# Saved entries
************

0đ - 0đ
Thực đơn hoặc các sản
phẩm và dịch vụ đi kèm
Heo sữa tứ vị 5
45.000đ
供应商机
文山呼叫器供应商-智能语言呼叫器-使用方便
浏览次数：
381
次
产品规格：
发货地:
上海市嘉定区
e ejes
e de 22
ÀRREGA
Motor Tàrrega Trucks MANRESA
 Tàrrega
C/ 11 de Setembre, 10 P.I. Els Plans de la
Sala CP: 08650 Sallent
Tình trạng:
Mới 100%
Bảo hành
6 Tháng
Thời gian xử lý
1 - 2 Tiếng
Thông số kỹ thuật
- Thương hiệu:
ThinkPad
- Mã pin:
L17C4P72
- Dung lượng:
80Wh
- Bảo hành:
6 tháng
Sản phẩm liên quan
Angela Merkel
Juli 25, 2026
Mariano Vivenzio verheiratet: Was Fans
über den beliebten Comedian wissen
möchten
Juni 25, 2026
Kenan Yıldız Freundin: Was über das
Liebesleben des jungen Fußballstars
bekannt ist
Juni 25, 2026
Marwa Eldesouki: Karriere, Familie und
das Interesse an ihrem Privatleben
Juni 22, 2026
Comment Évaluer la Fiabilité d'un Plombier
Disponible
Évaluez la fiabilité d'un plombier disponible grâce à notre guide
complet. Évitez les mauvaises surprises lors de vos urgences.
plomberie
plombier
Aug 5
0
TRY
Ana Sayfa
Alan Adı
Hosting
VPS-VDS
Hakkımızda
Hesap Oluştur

************

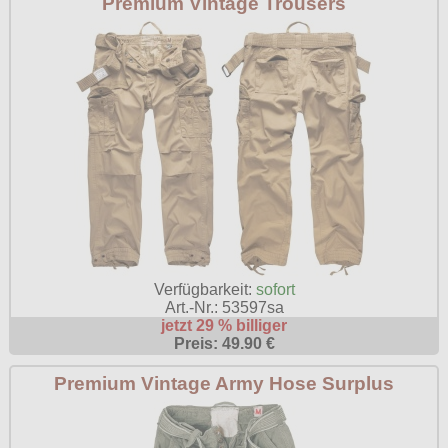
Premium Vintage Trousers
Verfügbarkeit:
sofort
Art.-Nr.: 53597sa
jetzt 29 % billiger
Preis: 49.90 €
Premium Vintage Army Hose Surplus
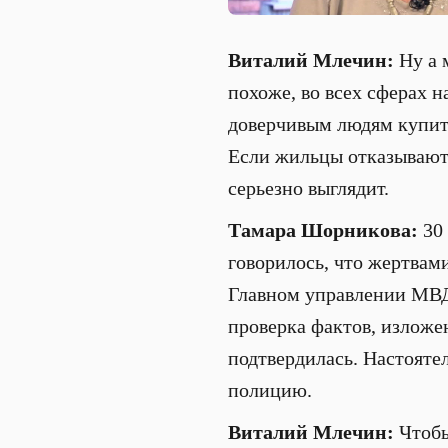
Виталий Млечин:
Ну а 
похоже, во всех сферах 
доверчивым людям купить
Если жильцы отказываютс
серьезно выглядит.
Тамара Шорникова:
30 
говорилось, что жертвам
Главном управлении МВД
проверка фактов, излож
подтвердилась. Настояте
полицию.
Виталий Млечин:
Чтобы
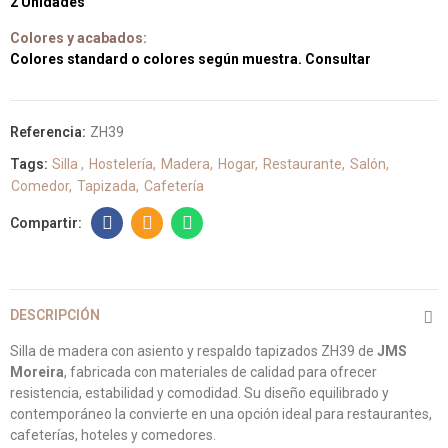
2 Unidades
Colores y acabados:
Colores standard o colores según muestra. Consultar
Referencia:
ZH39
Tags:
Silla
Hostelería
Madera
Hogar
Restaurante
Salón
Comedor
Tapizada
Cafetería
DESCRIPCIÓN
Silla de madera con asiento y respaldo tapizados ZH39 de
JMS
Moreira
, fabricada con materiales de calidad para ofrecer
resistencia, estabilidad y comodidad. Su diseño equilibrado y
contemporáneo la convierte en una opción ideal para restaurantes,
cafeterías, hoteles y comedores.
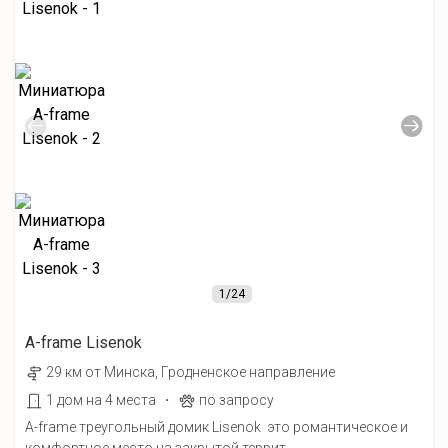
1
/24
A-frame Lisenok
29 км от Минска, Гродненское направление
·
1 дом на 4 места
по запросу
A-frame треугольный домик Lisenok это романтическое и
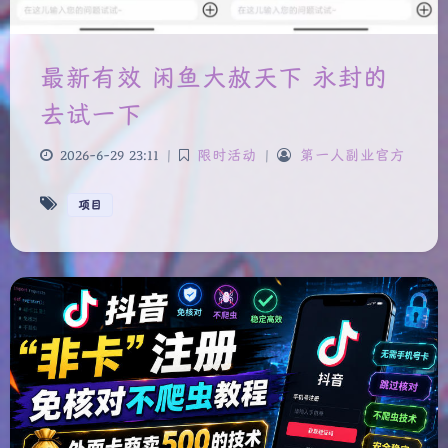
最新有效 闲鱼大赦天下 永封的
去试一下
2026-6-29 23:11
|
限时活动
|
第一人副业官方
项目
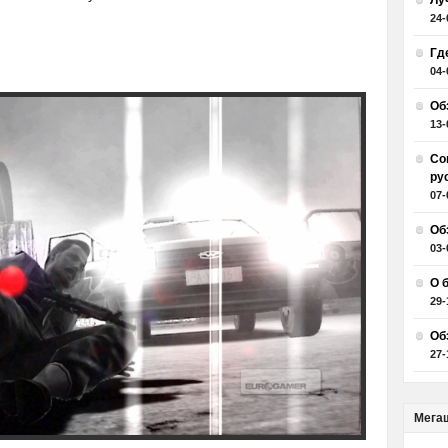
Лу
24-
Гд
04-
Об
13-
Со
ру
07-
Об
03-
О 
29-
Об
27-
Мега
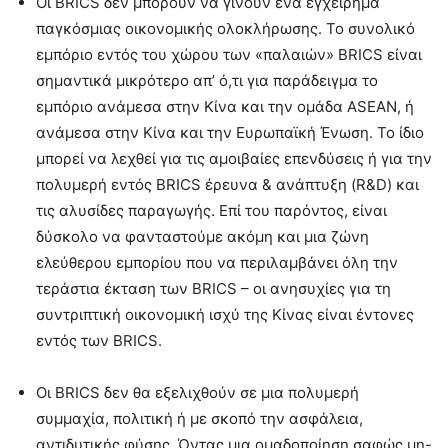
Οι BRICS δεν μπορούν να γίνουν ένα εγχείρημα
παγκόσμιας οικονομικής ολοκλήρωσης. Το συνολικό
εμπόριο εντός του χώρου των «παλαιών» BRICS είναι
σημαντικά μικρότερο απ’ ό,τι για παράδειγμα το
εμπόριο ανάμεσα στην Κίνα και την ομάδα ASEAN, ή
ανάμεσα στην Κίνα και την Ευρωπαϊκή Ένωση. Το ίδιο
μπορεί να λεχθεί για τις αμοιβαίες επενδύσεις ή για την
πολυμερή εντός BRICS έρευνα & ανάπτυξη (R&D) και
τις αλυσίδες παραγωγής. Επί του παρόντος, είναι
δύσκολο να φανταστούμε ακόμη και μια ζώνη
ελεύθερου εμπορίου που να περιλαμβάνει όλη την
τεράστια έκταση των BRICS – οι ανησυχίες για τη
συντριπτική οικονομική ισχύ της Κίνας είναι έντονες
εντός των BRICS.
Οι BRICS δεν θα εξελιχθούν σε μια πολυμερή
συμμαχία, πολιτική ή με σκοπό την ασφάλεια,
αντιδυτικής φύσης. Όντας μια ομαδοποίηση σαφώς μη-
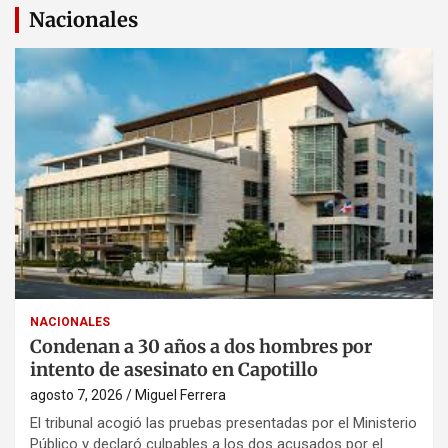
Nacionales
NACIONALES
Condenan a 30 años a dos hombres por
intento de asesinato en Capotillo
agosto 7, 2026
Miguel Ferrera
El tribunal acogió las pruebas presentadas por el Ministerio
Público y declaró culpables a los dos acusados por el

************

# What to produce
Your answer should consist of copies of the lines above that include the string "über".

# Answer below
über den beliebten Comedian wissen
Kenan Yıldız Freundin: Was über das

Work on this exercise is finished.